Information given START
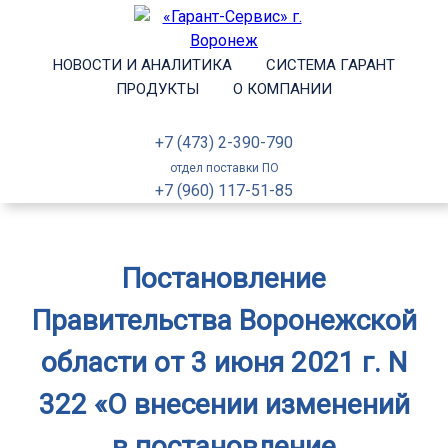
НОВОСТИ И АНАЛИТИКА
СИСТЕМА ГАРАНТ
ПРОДУКТЫ
О КОМПАНИИ
+7 (473) 2-390-790
отдел поставки ПО
+7 (960) 117-51-85
Постановление
Правительства Воронежской
области от 3 июня 2021 г. N
322 «О внесении изменений
в постановление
Information given END
What the exercise asks -> Everything from the line with "СИСТЕМА ГАРАНТ" through the end of the listing, both ends included, needs to be transcribed exactly, with no other lines.

Answer to the exercise ->
СИСТЕМА ГАРАНТ
ПРОДУКТЫ
О КОМПАНИИ
+7 (473) 2-390-790
отдел поставки ПО
+7 (960) 117-51-85
Постановление
Правительства Воронежской
области от 3 июня 2021 г. N
322 «О внесении изменений
в постановление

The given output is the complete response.